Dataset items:
== Segment start ==

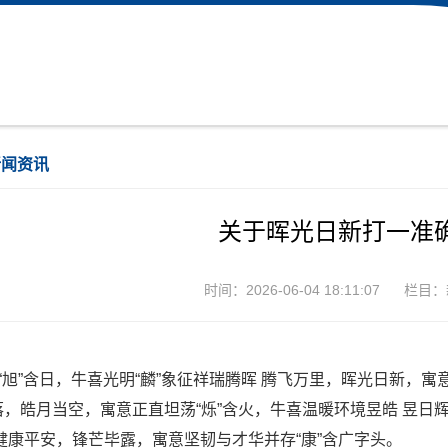
新闻资讯
关于晖光日新打一准
时间：2026-06-04 18:11:07
栏目：
、“旭”含日，牛喜光明“麟”象征祥瑞腾晖 腾飞万里，晖光日新，寓
落，皓月当空，寓意正直坦荡“烁”含火，牛喜温暖环境昱皓 昱日
 健康平安，锋芒毕露，寓意坚韧与才华并存“康”含广字头。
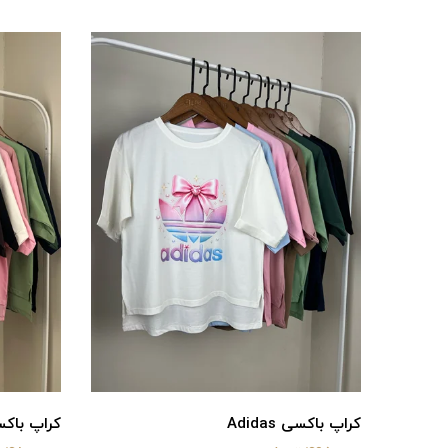
کراپ باکسی Adidas
کراپ باک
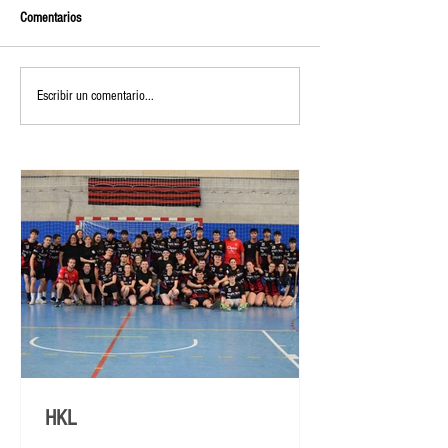
Comentarios
Escribir un comentario...
HKL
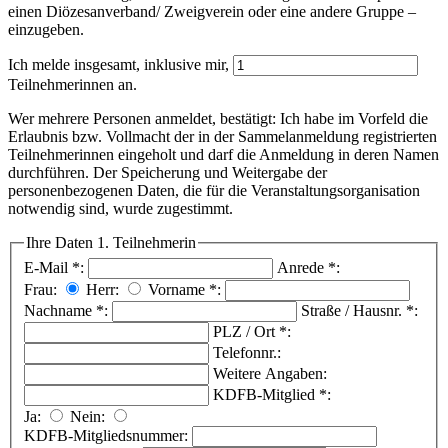
einen Diözesanverband/ Zweigverein oder eine andere Gruppe –
einzugeben.
Ich melde insgesamt, inklusive mir,
Teilnehmerinnen an.
Wer mehrere Personen anmeldet, bestätigt: Ich habe im Vorfeld die
Erlaubnis bzw. Vollmacht der in der Sammelanmeldung registrierten
Teilnehmerinnen eingeholt und darf die Anmeldung in deren Namen
durchführen. Der Speicherung und Weitergabe der
personenbezogenen Daten, die für die Veranstaltungsorganisation
notwendig sind, wurde zugestimmt.
Ihre Daten
1. Teilnehmerin
E-Mail
*
:
Anrede
*
:
Frau:
Herr:
Vorname
*
:
Nachname
*
:
Straße / Hausnr.
*
:
PLZ / Ort
*
:
Telefonnr.:
Weitere Angaben:
KDFB-Mitglied
*
:
Ja:
Nein:
KDFB-Mitgliedsnummer:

== Segment end ==

WHAT YOU NEED TO DO: Could you set down every record above word for word, leaving out the pictures?

RESULT FOR THIS EXERCISE:
新闻资讯
关于晖光日新打一准
时间：2026-06-04 18:11:07
栏目：
、“旭”含日，牛喜光明“麟”象征祥瑞腾晖 腾飞万里，晖光日新，寓
落，皓月当空，寓意正直坦荡“烁”含火，牛喜温暖环境昱皓 昱日
 健康平安，锋芒毕露，寓意坚韧与才华并存“康”含广字头。
کراپ باکسی Adidas
کراپ باک
Comentarios
Escribir un comentario...
HKL
einen Diözesanverband/ Zweigverein oder eine andere Gruppe –
einzugeben.
Ich melde insgesamt, inklusive mir,
Teilnehmerinnen an.
Wer mehrere Personen anmeldet, bestätigt: Ich habe im Vorfeld die
Erlaubnis bzw. Vollmacht der in der Sammelanmeldung registrierten
Teilnehmerinnen eingeholt und darf die Anmeldung in deren Namen
durchführen. Der Speicherung und Weitergabe der
personenbezogenen Daten, die für die Veranstaltungsorganisation
notwendig sind, wurde zugestimmt.
Ihre Daten
1. Teilnehmerin
E-Mail
*
:
Anrede
*
:
Frau:
Herr:
Vorname
*
:
Nachname
*
:
Straße / Hausnr.
*
:
PLZ / Ort
*
:
Telefonnr.:
Weitere Angaben:
KDFB-Mitglied
*
:
Ja:
Nein:
KDFB-Mitgliedsnummer:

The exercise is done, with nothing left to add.